Hingga menjadikan usaha itu berkembang pesat dan Andress tak segan memberikan bagain untuknya. Pak Sandro menghapus buliran air mata yang merembes di sudut matanya. Melihat semangat Arsen dan Arcila mengingatkan dirinya pada sosok sang sahabat. Dua kali di tinggal mati oleh istri tersayangnya membuat Andress terpuruk kala itu. Namun dirinya tetap kembali bangkit dengan dua orang anak yang berada disisinya.
"Om, akan lakukan apapun untuk membantu kalian. Om janji!! sesuai janji Om pada mendiang Andress. Hanya saja ada satu hal yang masih mengganjal hati om hingga saat ini." Pria itu menunduk, nampak raut sedih di wajah yang mulai ditumbuhi kerutan halus itu.
"Om, belum bisa menemukan adik Arsen, entah dia masih hidup atau tidak. Tapi Om tak pernah berhenti untuk terus mencarinya. Bahkan detektif yang om sewa masih bekerja hingga saat ini, meski belum mendapatkan hasil yang memuaskan." Sudut mata yang semula meremang kini benar-benar basah.

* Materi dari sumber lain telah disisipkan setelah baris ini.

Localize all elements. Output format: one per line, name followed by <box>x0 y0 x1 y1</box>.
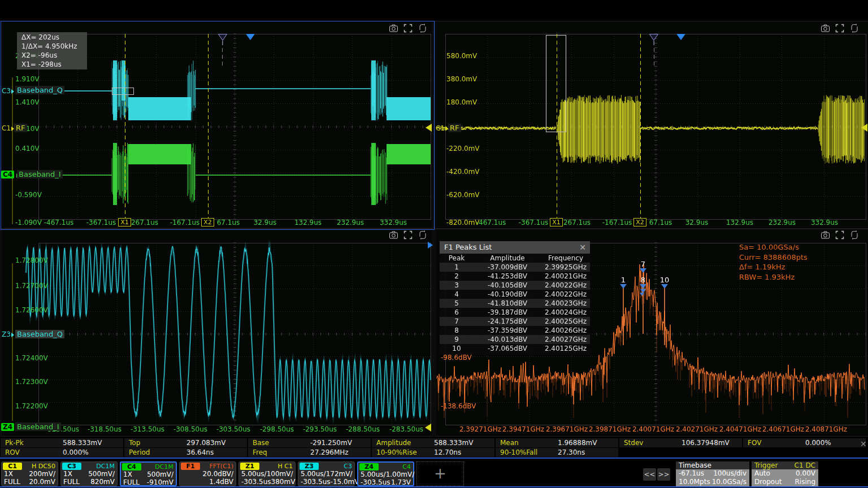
fullscreen-icon[interactable] <box>835 24 845 33</box>
measurement-item[interactable]: 10-90%Rise12.70ns <box>372 448 494 457</box>
channel-attenuation: 5.00us/ <box>241 470 267 478</box>
peak-marker-number: 7 <box>641 260 645 268</box>
channel-descriptor-c1[interactable]: C1H DC501X200mV/FULL20.0mV <box>1 461 58 486</box>
waveform-canvas-top-right <box>435 21 868 228</box>
channel-header: Z3C3 <box>298 462 354 470</box>
tl-x-tick-label: 32.9us <box>254 219 277 226</box>
measurement-item[interactable]: Top297.083mV <box>124 438 247 447</box>
measurement-item[interactable]: Period36.64ns <box>124 448 247 457</box>
trace-label-baseband-i: Baseband_I <box>17 170 63 178</box>
channel-coupling-tag: DC1M <box>155 463 176 470</box>
cursor-x1-badge[interactable]: X1 <box>550 218 563 226</box>
flip-page-icon[interactable] <box>850 24 860 33</box>
z3-marker[interactable]: Z3 <box>2 330 14 338</box>
camera-icon[interactable] <box>821 230 830 240</box>
f1-position-indicator[interactable] <box>428 242 433 249</box>
tr-y-tick-label: 180.0mV <box>446 98 477 106</box>
peak-amplitude: -40.190dBV <box>474 290 541 299</box>
trigger-level-arrow[interactable] <box>861 124 867 132</box>
channel-row: 5.00us/172mV/ <box>298 470 354 478</box>
channel-descriptor-z1[interactable]: Z1H C15.00us/100mV/-303.5us380mV <box>238 461 296 486</box>
trigger-position-marker[interactable] <box>246 34 255 40</box>
camera-icon[interactable] <box>821 24 830 33</box>
cursor-x2-badge[interactable]: X2 <box>633 218 646 226</box>
channel-descriptor-c4[interactable]: C4DC1M1X500mV/FULL-910mV <box>120 461 177 486</box>
nav-next-button[interactable]: >> <box>657 468 670 481</box>
trigger-level-arrow[interactable] <box>426 124 432 132</box>
measurement-label: Top <box>129 439 140 447</box>
channel-scale: 500mV/ <box>147 470 173 478</box>
bl-x-tick-label: -303.50us <box>216 425 250 433</box>
peak-marker-number: 8 <box>641 276 645 284</box>
measurement-item[interactable]: Amplitude588.333mV <box>372 438 494 447</box>
c1-marker[interactable]: C1 <box>2 124 14 132</box>
peaks-list-row: 8-37.359dBV2.40026GHz <box>440 326 590 335</box>
close-icon[interactable]: ✕ <box>579 241 586 254</box>
camera-icon[interactable] <box>389 230 398 240</box>
bl-y-tick-label: 1.72600V <box>15 306 48 314</box>
br-x-tick-label: 2.40871GHz <box>805 425 847 433</box>
peaks-list-row: 7-24.175dBV2.40025GHz <box>440 317 590 326</box>
measurement-item[interactable]: Mean1.96888mV <box>496 438 618 447</box>
timebase-panel[interactable]: Timebase -67.1us100us/div 10.0Mpts10.0GS… <box>676 461 749 486</box>
c3-marker[interactable]: C3 <box>2 87 14 95</box>
peaks-list-row: 2-41.253dBV2.40021GHz <box>440 272 590 281</box>
flip-page-icon[interactable] <box>418 230 428 240</box>
peaks-list-row: 3-40.105dBV2.40022GHz <box>440 281 590 290</box>
measurement-item[interactable]: 90-10%Fall27.30ns <box>496 448 618 457</box>
channel-badge: Z3 <box>300 463 319 470</box>
tr-c1-marker[interactable]: C1 <box>436 124 448 132</box>
measurement-item[interactable]: Stdev106.37948mV <box>619 438 742 447</box>
trigger-panel[interactable]: TriggerC1 DC Auto0.00V DropoutRising <box>752 461 818 486</box>
channel-descriptor-c3[interactable]: C3DC1M1X500mV/FULL820mV <box>60 461 118 486</box>
fft-info-line: RBW= 1.93kHz <box>739 273 795 281</box>
cursor-x1-badge[interactable]: X1 <box>118 218 131 226</box>
channel-descriptor-f1[interactable]: F1FFT(C1)20.0dBV/1.4dBV <box>179 461 236 486</box>
peaks-list-titlebar[interactable]: F1 Peaks List ✕ <box>440 241 590 254</box>
trigger-delay-marker[interactable] <box>649 33 659 48</box>
z4-badge[interactable]: Z4 <box>1 423 14 431</box>
br-x-tick-label: 2.39471GHz <box>502 425 544 433</box>
peaks-list-window[interactable]: F1 Peaks List ✕ Peak Amplitude Frequency… <box>440 241 590 355</box>
tl-x-tick-label: 267.1us <box>131 219 158 226</box>
nav-prev-button[interactable]: << <box>643 468 656 481</box>
br-x-tick-label: 2.39271GHz <box>459 425 501 433</box>
bl-trace-label-baseband-i: Baseband_I <box>15 422 61 431</box>
measurement-item[interactable]: ROV0.000% <box>1 448 123 457</box>
trigger-position-marker[interactable] <box>676 34 685 40</box>
flip-page-icon[interactable] <box>850 230 860 240</box>
camera-icon[interactable] <box>389 24 398 33</box>
cursor-info-line: X2= -96us <box>17 51 87 60</box>
trigger-delay-marker[interactable] <box>218 33 228 48</box>
measurement-item[interactable]: FOV0.000% <box>743 438 866 447</box>
measurement-item[interactable]: Pk-Pk588.333mV <box>1 438 123 447</box>
channel-scale: 1.00mV/ <box>386 470 415 478</box>
c4-badge[interactable]: C4 <box>1 171 14 178</box>
measurement-close-icon[interactable]: ✕ <box>860 439 867 448</box>
add-trace-button[interactable]: + <box>416 461 464 486</box>
fullscreen-icon[interactable] <box>403 230 413 240</box>
cursor-x2-badge[interactable]: X2 <box>201 218 214 226</box>
channel-row: -303.5us380mV <box>239 478 295 486</box>
fullscreen-icon[interactable] <box>403 24 413 33</box>
peak-index: 9 <box>440 335 474 344</box>
channel-header: C1H DC50 <box>2 462 58 470</box>
fullscreen-icon[interactable] <box>835 230 845 240</box>
channel-descriptor-z4[interactable]: Z4C45.00us/1.00mV/-303.5us1.73V <box>357 461 414 486</box>
channel-scale: 20.0dBV/ <box>203 470 233 478</box>
waveform-canvas-bottom-left <box>1 229 433 436</box>
measurement-value: 1.96888mV <box>558 439 597 447</box>
flip-page-icon[interactable] <box>418 24 428 33</box>
measurement-label: FOV <box>748 439 761 447</box>
measurement-item[interactable]: Freq27.296MHz <box>248 448 371 457</box>
br-x-tick-label: 2.40071GHz <box>632 425 674 433</box>
zoom-position-arrow[interactable] <box>425 424 431 432</box>
timebase-delay: -67.1us <box>679 469 704 478</box>
measurement-item[interactable]: Base-291.250mV <box>248 438 371 447</box>
channel-bandwidth: FULL <box>63 478 80 486</box>
measurement-label: 90-10%Fall <box>500 448 537 456</box>
br-x-tick-label: 2.40271GHz <box>676 425 718 433</box>
peak-index: 1 <box>440 263 474 272</box>
channel-scale: 200mV/ <box>29 470 55 478</box>
channel-descriptor-z3[interactable]: Z3C35.00us/172mV/-303.5us-15.0mV <box>298 461 355 486</box>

Pak Sandro merasa gagal mengemban amanah dua hari sebelum Andress di temukan tewas pada peristiwa mengenaskan yang terjadi di keluarga Gerald tersebut.
*
*
*
"Leo masih hidup, Om. Dia berada di tempat yang aman dan nanti jika sudah waktunya, om bisa bertemu dengannya."